(Stored data entries)
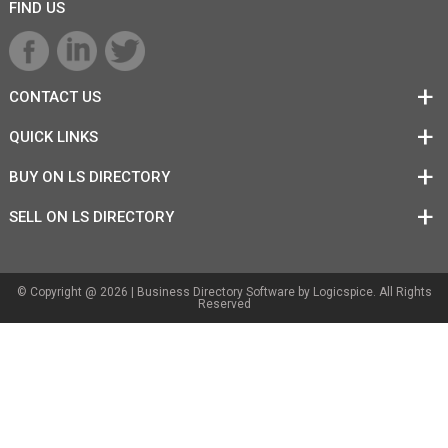
FIND US
CONTACT US
QUICK LINKS
BUY ON LS DIRECTORY
SELL ON LS DIRECTORY
© Copyright @ 2026 |
Business Directory Software
by Logicspice. All Rights
Reserved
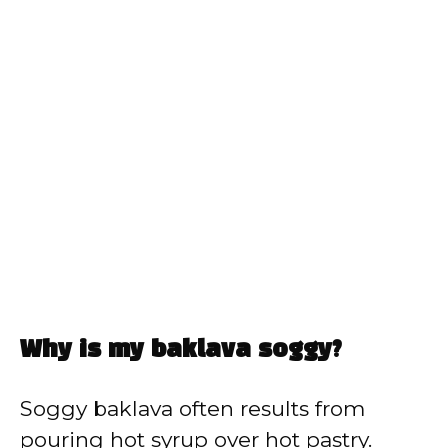
Why is my baklava soggy?
Soggy baklava often results from
pouring hot syrup over hot pastry.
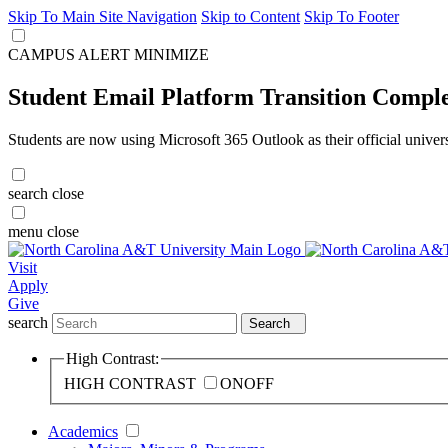
Skip To Main Site Navigation
Skip to Content
Skip To Footer
CAMPUS ALERT
MINIMIZE
Student Email Platform Transition Compl
Students are now using Microsoft 365 Outlook as their official univer
search
close
menu
close
Visit
Apply
Give
search
Search
High Contrast:
HIGH CONTRAST
ON
OFF
Academics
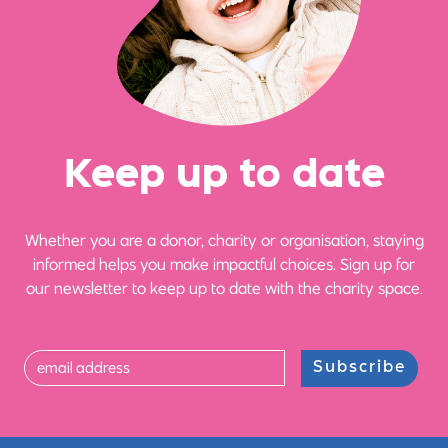
Ke
e
p up
t
o date
Whether you are a donor, charity or organisation, staying
informed helps you make impactful choices. Sign up for
our newsletter to keep up to date with the charity space.
Subscribe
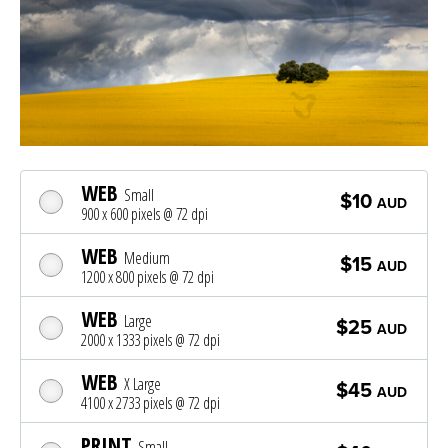
WEB
Small
$10
AUD
900 x 600 pixels @ 72 dpi
WEB
Medium
$15
AUD
1200 x 800 pixels @ 72 dpi
WEB
Large
$25
AUD
2000 x 1333 pixels @ 72 dpi
WEB
X Large
$45
AUD
4100 x 2733 pixels @ 72 dpi
PRINT
Small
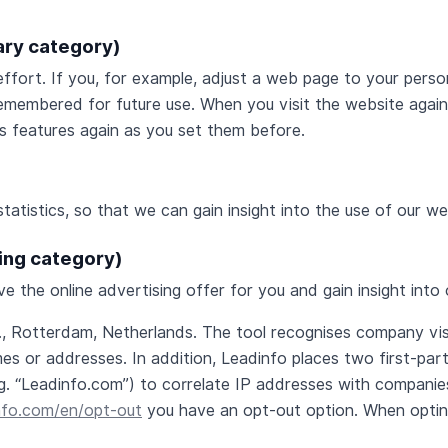
ary category)
ffort. If you, for example, adjust a web page to your person
membered for future use. When you visit the website again 
’s features again as you set them before.
statistics, so that we can gain insight into the use of our 
ting category)
e the online advertising offer for you and gain insight int
V., Rotterdam, Netherlands. The tool recognises company vi
mes or addresses. In addition, Leadinfo places two first-pa
g. “Leadinfo.com”) to correlate IP addresses with companies
nfo.com/en/opt-out
you have an opt-out option. When opting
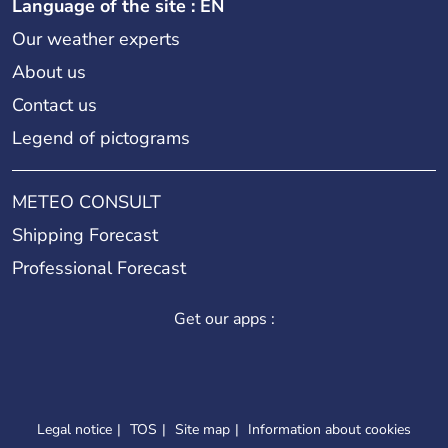
Language of the site : EN
Our weather experts
About us
Contact us
Legend of pictograms
METEO CONSULT
Shipping Forecast
Professional Forecast
Get our apps :
Legal notice
TOS
Site map
Information about cookies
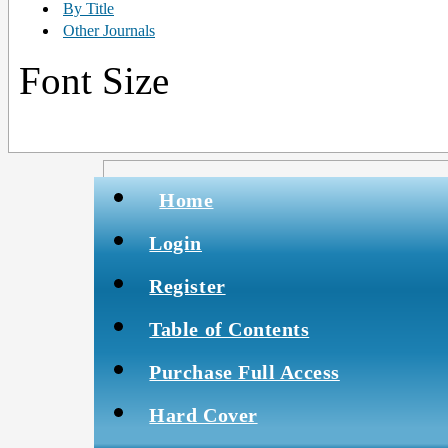
By Title
Other Journals
Font Size
Home
Login
Register
Table of Contents
Purchase Full Access
Hard Cover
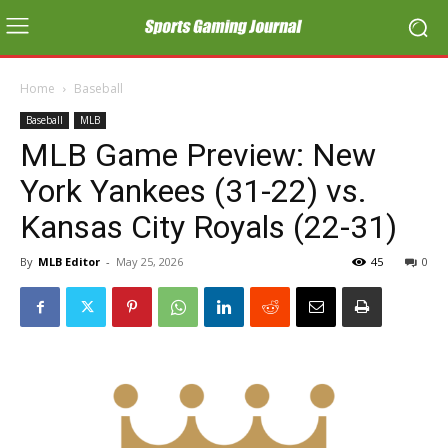
Home
Baseball
Baseball
MLB
MLB Game Preview: New
York Yankees (31-22) vs.
Kansas City Royals (22-31)
By
MLB Editor
-
May 25, 2026
45
0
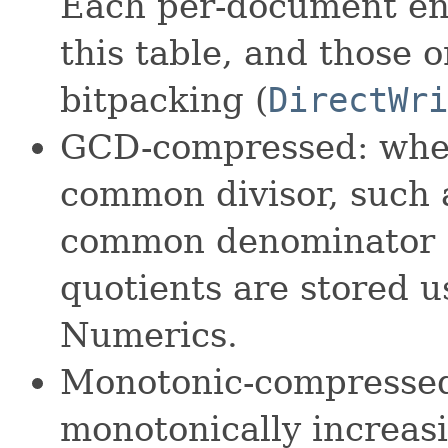
Each per-document entr
this table, and those 
bitpacking (
DirectWri
GCD-compressed: when
common divisor, such a
common denominator 
quotients are stored 
Numerics.
Monotonic-compressed
monotonically increasi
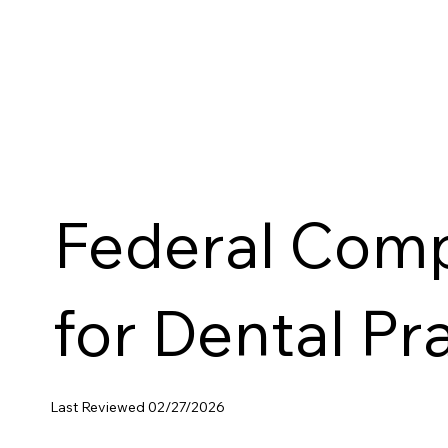
Federal Comp
for Dental Pr
Last Reviewed 02/27/2026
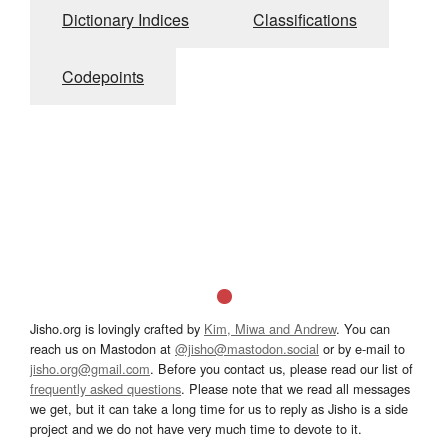
Dictionary Indices
Classifications
Codepoints
Jisho.org is lovingly crafted by
Kim, Miwa and Andrew
. You can
reach us on Mastodon at
@jisho@mastodon.social
or by e-mail to
jisho.org@gmail.com
. Before you contact us, please read our list of
frequently asked questions
. Please note that we read all messages
we get, but it can take a long time for us to reply as Jisho is a side
project and we do not have very much time to devote to it.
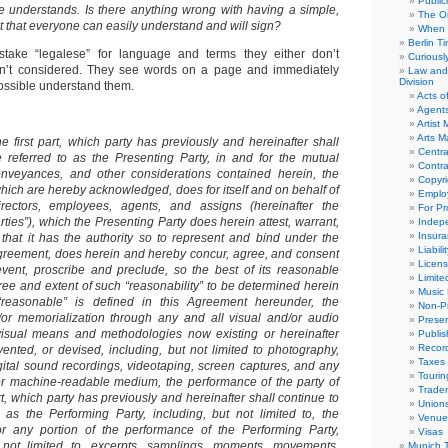
Public
e understands. Is there anything wrong with having a simple,
The Or
that everyone can easily understand and will sign?
When 
Berlin T
stake “legalese” for language and terms they either don’t
Curious
n’t considered. They see words on a page and immediately
Law and 
Division
ossible understand them.
Acts o
Agent
Artist
Arts 
he first part, which party has previously and hereinafter shall
Centra
 referred to as the Presenting Party, in and for the mutual
Contra
conveyances, and other considerations contained herein, the
Copyri
which are hereby acknowledged, does for itself and on behalf of
Emplo
 directors, employees, agents, and assigns (hereinafter the
For Pro
ties”), which the Presenting Party does herein attest, warrant,
Indep
Insur
that it has the authority so to represent and bind under the
Liabili
agreement, does herein and hereby concur, agree, and consent
Licens
revent, proscribe and preclude, so the best of its reasonable
Limite
gree and extent of such “reasonability” to be determined herein
Music 
reasonable” is defined in this Agreement hereunder, the
Non-Pr
/or memorialization through any and all visual and/or audio
Presen
visual means and methodologies now existing or hereinafter
Publis
Recor
vented, or devised, including, but not limited to photography,
Taxes
ital sound recordings, videotaping, screen captures, and any
Tourin
r machine-readable medium, t
he performance of the party of
Trade
t, which party has previously and hereinafter shall continue to
Union
 as the Performing Party, including, but not limited to, the
Venue
r any portion of the performance of the Performing Party,
Visas
t not limited to, excerpts, samplings, moments, movements,
Munich 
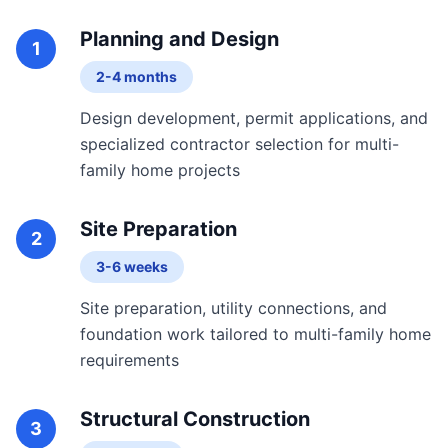
Planning and Design
1
2-4 months
Design development, permit applications, and
specialized contractor selection for multi-
family home projects
Site Preparation
2
3-6 weeks
Site preparation, utility connections, and
foundation work tailored to multi-family home
requirements
Structural Construction
3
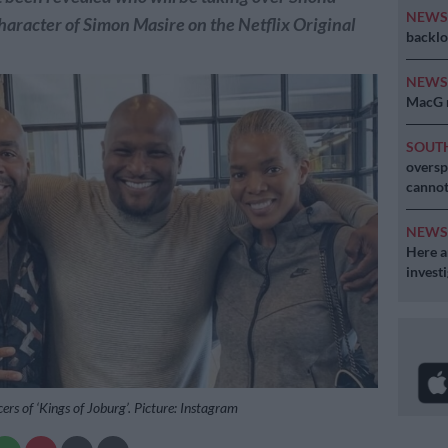
NEW
haracter of Simon Masire on the Netflix Original
backlo
NEW
MacG r
SOUT
oversp
cannot
NEW
Here ar
invest
ers of ‘Kings of Joburg’. Picture: Instagram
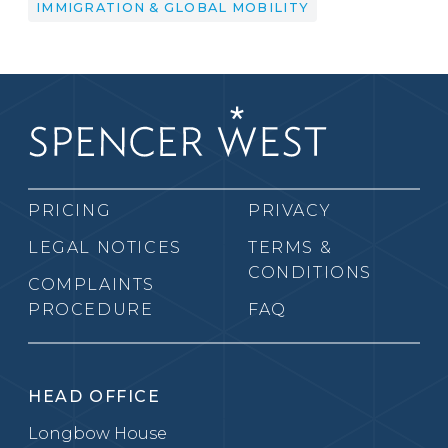
IMMIGRATION & GLOBAL MOBILITY
PRICING
PRIVACY
LEGAL NOTICES
TERMS &
CONDITIONS
COMPLAINTS
PROCEDURE
FAQ
HEAD OFFICE
Longbow House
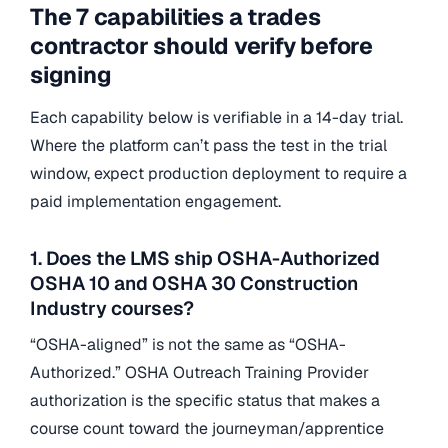
The 7 capabilities a trades
contractor should verify before
signing
Each capability below is verifiable in a 14-day trial.
Where the platform can’t pass the test in the trial
window, expect production deployment to require a
paid implementation engagement.
1. Does the LMS ship OSHA-Authorized
OSHA 10 and OSHA 30 Construction
Industry courses?
“OSHA-aligned” is not the same as “OSHA-
Authorized.” OSHA Outreach Training Provider
authorization is the specific status that makes a
course count toward the journeyman/apprentice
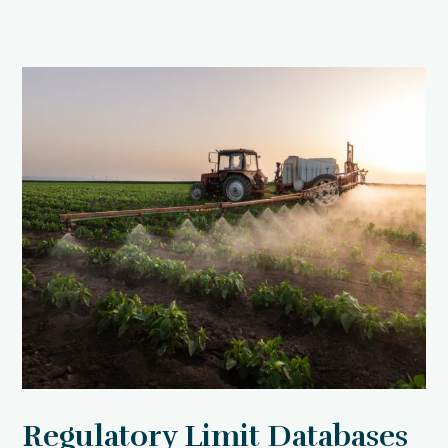
Regulatory Limit Databases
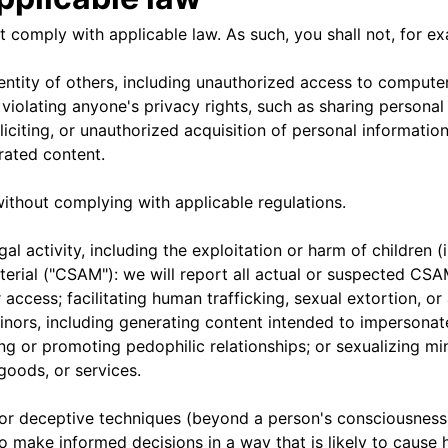
 comply with applicable law. As such, you shall not, for e
ntity of others, including unauthorized access to computer
violating anyone's privacy rights, such as sharing personal
soliciting, or unauthorized acquisition of personal informat
rated content.
ithout complying with applicable regulations.
l activity, including the exploitation or harm of children (i
erial ("CSAM"): we will report all actual or suspected CSA
 access; facilitating human trafficking, sexual extortion, or
minors, including generating content intended to impersona
ng or promoting pedophilic relationships; or sexualizing m
 goods, or services.
 or deceptive techniques (beyond a person's consciousness)
o make informed decisions in a way that is likely to cause 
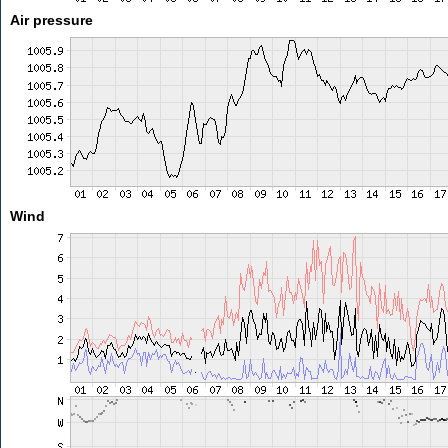
Air pressure
Wind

» TASK TO COMPLETE
Gather each line in these records that contains the string "Presenting".

» TASK OUTPUT
 referred to as the Presenting Party, in and for the mutual
ties”), which the Presenting Party does herein attest, warrant,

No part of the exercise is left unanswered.